La Cour d’appel de Paris fidèle à la jurisprudence de la Cour de cassation considère que l’absence de réintégration du salarié mis à pied à titre conservatoire malgré le refus d’autorisation de licenciement constitue un trouble manifestement illicite et une violation du statut protecteur entraînant nécessairement un préjudice. Elle ajoute que les gestes déplacés du salarié « ne revêtent pas les caractéristiques d’une cause étrangère ayant empêché de manière absolue l’employeur de (le) réintégrer ».

L’employeur se pourvoit en cassation et sa position est enfin récompensée. La Cour* casse l’arrêt d’appel en lui reprochant de ne pas avoir recherché si l’impossibilité de réintégrer le salarié ne résultait pas d’un risque de harcèlement sexuel que l’employeur était tenu de prévenir. La Cour confirme ici un précédent arrêt en matière de harcèlement moral (Cass.
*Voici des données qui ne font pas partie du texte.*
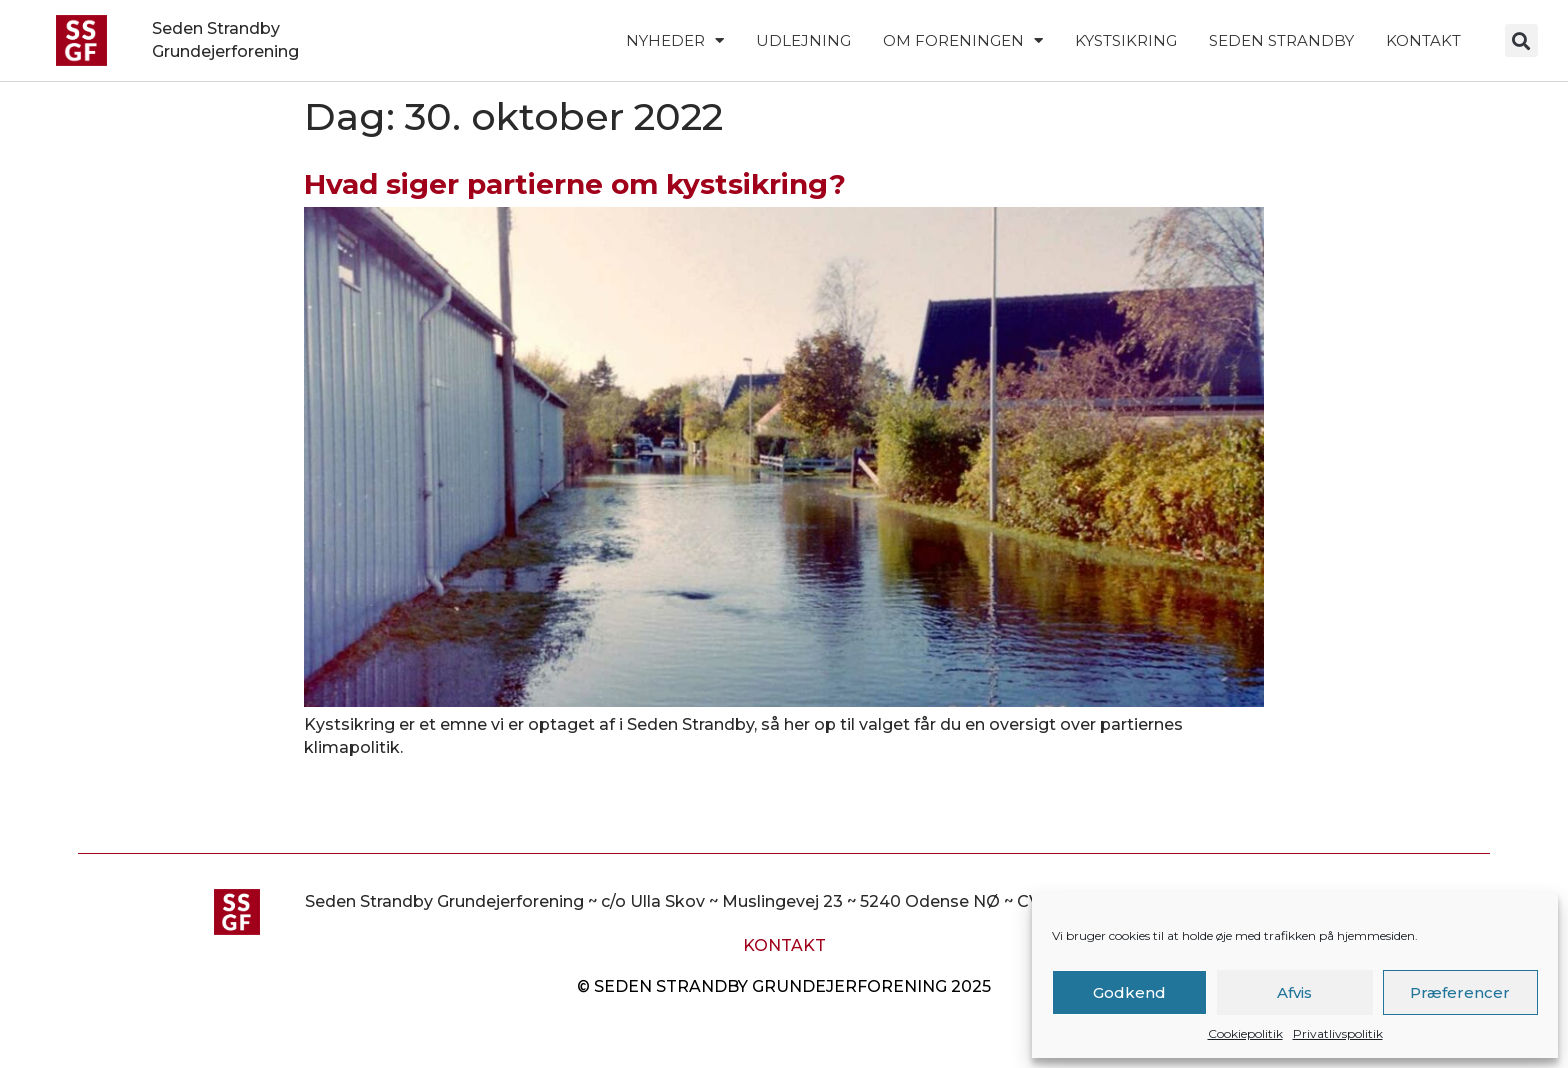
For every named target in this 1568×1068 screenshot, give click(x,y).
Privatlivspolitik (1338, 1033)
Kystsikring (1126, 40)
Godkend (1129, 992)
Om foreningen (963, 40)
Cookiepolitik (1245, 1033)
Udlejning (803, 40)
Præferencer (1460, 992)
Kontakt (1423, 40)
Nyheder (675, 40)
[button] (1521, 40)
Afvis (1294, 992)
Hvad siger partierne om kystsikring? (575, 184)
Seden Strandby (1281, 40)
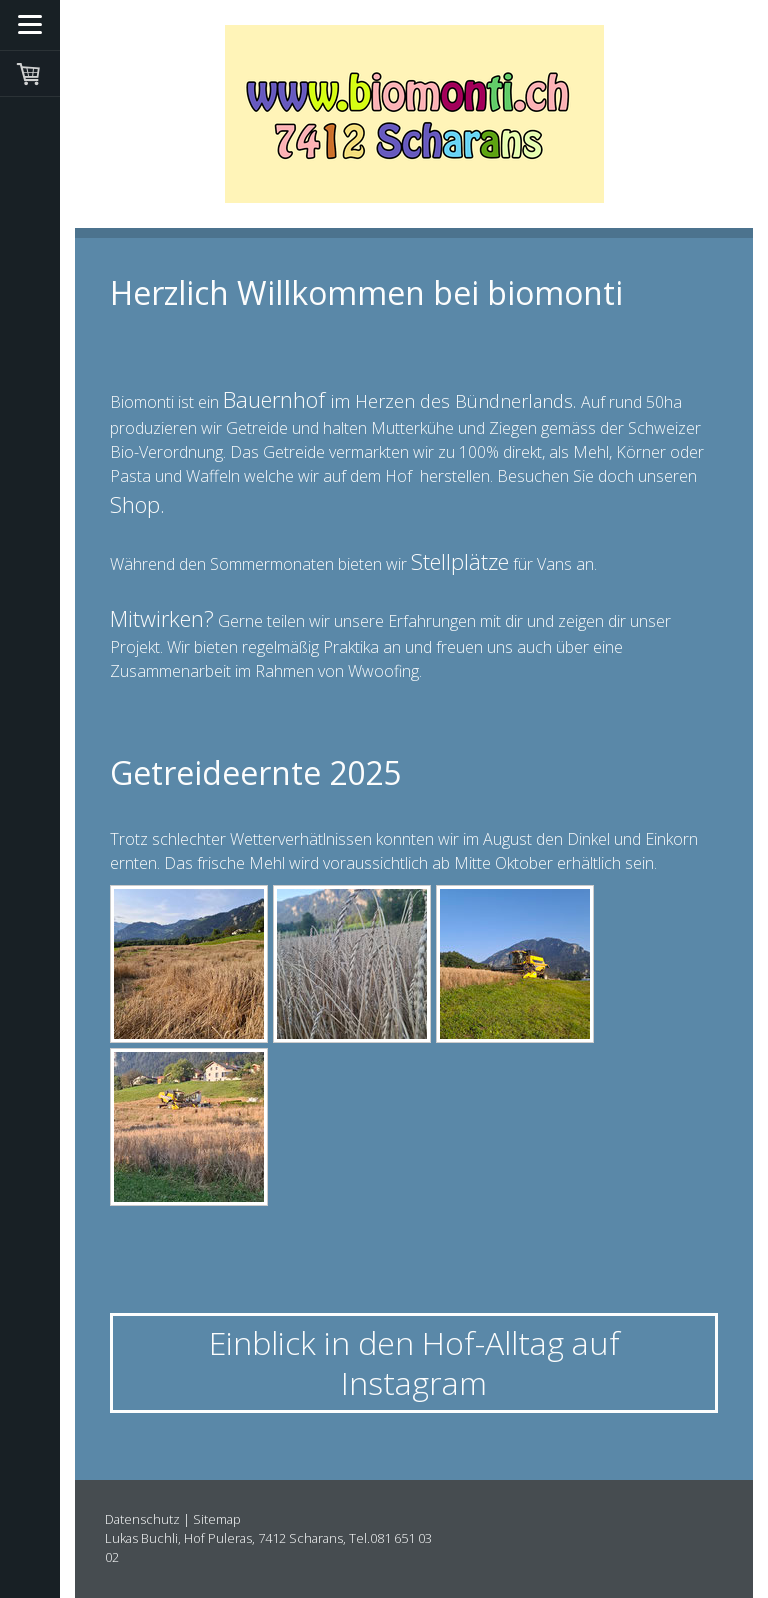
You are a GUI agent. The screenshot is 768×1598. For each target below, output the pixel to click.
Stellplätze (460, 561)
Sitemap (217, 1519)
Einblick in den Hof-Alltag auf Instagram (414, 1362)
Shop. (140, 504)
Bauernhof (274, 399)
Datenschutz (142, 1519)
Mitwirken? (162, 618)
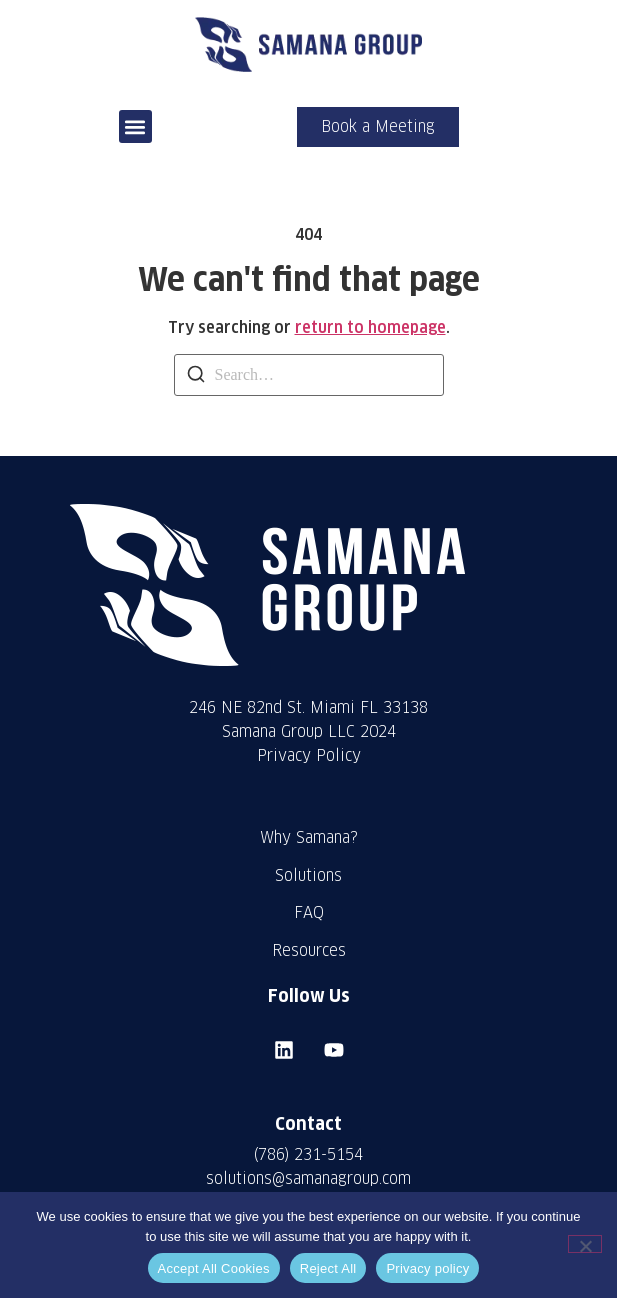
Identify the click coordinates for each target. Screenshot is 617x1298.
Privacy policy (427, 1268)
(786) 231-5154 (308, 1154)
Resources (309, 950)
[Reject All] (585, 1244)
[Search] (196, 377)
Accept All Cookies (214, 1268)
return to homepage (370, 327)
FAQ (309, 912)
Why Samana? (309, 837)
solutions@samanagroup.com (308, 1178)
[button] (135, 126)
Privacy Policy (309, 755)
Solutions (308, 875)
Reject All (328, 1268)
Soc., 1er décembre 2021, n°19-25.715). Le simple risque de harcèlement est donc élevé comme critère d’impossibilité de réintégration.

 

Notre avis : trop longtemps, l’employeur a été prisonnier de règles contradictoires. La Cour de cassation le libère de certaines de ces règles mais ce n’est pas sans contrepartie sur sa responsabilité. Dorénavant, on attendra davantage de l’employeur en matière de sécurité de ses salariés, cela vaut aujourd’hui pour les cas de harcèlement, cela vaudra demain pour tous les comportements à risque de salariés (comportements addictifs, mépris répétés des règles de sécurité etc…).